Negative marking is unlikely to be utilized but doesn’t define responses, since this appears in your exactness score. You will sometimes discover that you can estimate the best by concluding that some of the response choices are wrong. This technique to numerical testing comes with experience and the kind of numerical exams employed by businesses such as AMEX is known to you.

Usually, American Express utilizes SHL exams to examine its candidates. This differs according to the area and the nature of the work. We would thus urge you to ask about the test publisher and the tests utilized


Numerical reasoning tests and who uses them

Companies are increasingly applying for numerical reasoning tests in their recruitment procedure, which applicants must pass. Numerical reasoning exams are favored when the job for which they have been recruited needs frequent numerical data interpretation and processing. The result of a person in a numerical reasoning test indicates that they can work effectively with numbers. It is extremely essential in the fields of finance, accounting, and acting. AMEX uses numerical reasoning exams to assist them to pick the top applicants for a specific position in their recruiting process.

As a graduate or senior applicant for an AMEX position, you may believe that the numerical reasoning exam is an unnecessary hitch. But remember that AMEX asks you to perform the numerical exam for your advantage as much as it does; a psychometric test typically identifies this if you are not suited for that purpose. Research has demonstrated that psychometric tests like those employed by AMEX are a stronger predictor of job success compared to conventional selection measures, such as the degree obtained.

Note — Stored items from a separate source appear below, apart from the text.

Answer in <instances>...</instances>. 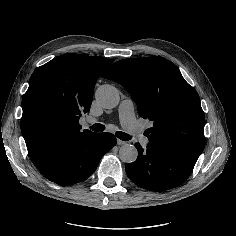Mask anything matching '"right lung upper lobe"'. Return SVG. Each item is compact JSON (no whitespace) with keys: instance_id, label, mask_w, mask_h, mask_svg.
I'll return each instance as SVG.
<instances>
[{"instance_id":"obj_1","label":"right lung upper lobe","mask_w":236,"mask_h":236,"mask_svg":"<svg viewBox=\"0 0 236 236\" xmlns=\"http://www.w3.org/2000/svg\"><path fill=\"white\" fill-rule=\"evenodd\" d=\"M113 59L80 54L59 56L38 67L22 100L21 131L30 158L43 173L81 131L79 118L90 110L93 90Z\"/></svg>"}]
</instances>
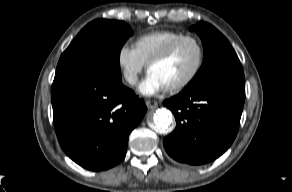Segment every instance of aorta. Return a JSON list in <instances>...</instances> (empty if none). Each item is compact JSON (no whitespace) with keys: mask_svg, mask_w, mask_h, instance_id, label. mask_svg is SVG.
<instances>
[{"mask_svg":"<svg viewBox=\"0 0 292 192\" xmlns=\"http://www.w3.org/2000/svg\"><path fill=\"white\" fill-rule=\"evenodd\" d=\"M155 130L159 133H168L173 116L169 110L158 109L153 116Z\"/></svg>","mask_w":292,"mask_h":192,"instance_id":"1","label":"aorta"}]
</instances>
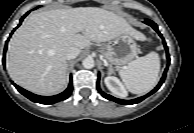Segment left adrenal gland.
<instances>
[{
	"instance_id": "obj_1",
	"label": "left adrenal gland",
	"mask_w": 194,
	"mask_h": 133,
	"mask_svg": "<svg viewBox=\"0 0 194 133\" xmlns=\"http://www.w3.org/2000/svg\"><path fill=\"white\" fill-rule=\"evenodd\" d=\"M114 72V70H113V68L111 67V66H109L108 67V74L110 75V74H112Z\"/></svg>"
}]
</instances>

What you should know before taking your numerical reasoning test

In standardized numerical exams, the numerical procedures needed are at a level that most candidates can accomplish. The challenging element is the fast and precise performance of the computations within the time restriction. A calculator is permitted for your AMEX numerical exam, so be sure to complete these fundamental operations. Increases in percentages and reductions are the most frequent issues facing candidates. A list of the most frequent procedures in your numerical test is given here:

Addition 

Subtraction

Division 

 Multiplication 

percentages (including percentage changes)

Ratios


Different types of numerical tests

Most numerical reasoning exams include questions in a standard style that displays numerical data and questions and answers on the screen. They may be organized differently, but each exam remains in the same pattern. A graph, a table, a chart, or another visual form may be used for numerical data. The question wording may include additional information which adds to the information contained in the table, which may be required to properly reply to the question. 

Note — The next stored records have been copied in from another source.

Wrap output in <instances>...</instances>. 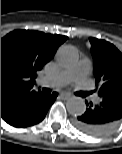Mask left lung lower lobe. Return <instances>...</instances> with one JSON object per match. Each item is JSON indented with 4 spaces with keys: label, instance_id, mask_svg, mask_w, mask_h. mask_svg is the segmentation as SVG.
<instances>
[{
    "label": "left lung lower lobe",
    "instance_id": "obj_1",
    "mask_svg": "<svg viewBox=\"0 0 122 154\" xmlns=\"http://www.w3.org/2000/svg\"><path fill=\"white\" fill-rule=\"evenodd\" d=\"M88 106V102L86 101ZM122 120V92L101 97L98 105L90 106L74 120V126L93 136H99L111 131Z\"/></svg>",
    "mask_w": 122,
    "mask_h": 154
}]
</instances>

Finally, nearly often the response alternatives are multiple choices. However, many choices may differ. You may choose from 4 choices, 5, maybe 10, or more. The more answers you may choose, the less likely you will get the right answer by guessing.

Some publishers will be less subtle to test what is stated here. For example, Cappfinity will ask you to classify the answer choices by certain criteria. The question may contain more than one solution in TalentQ exams, sometimes, and you are instructed to pick two or more answers from the available one.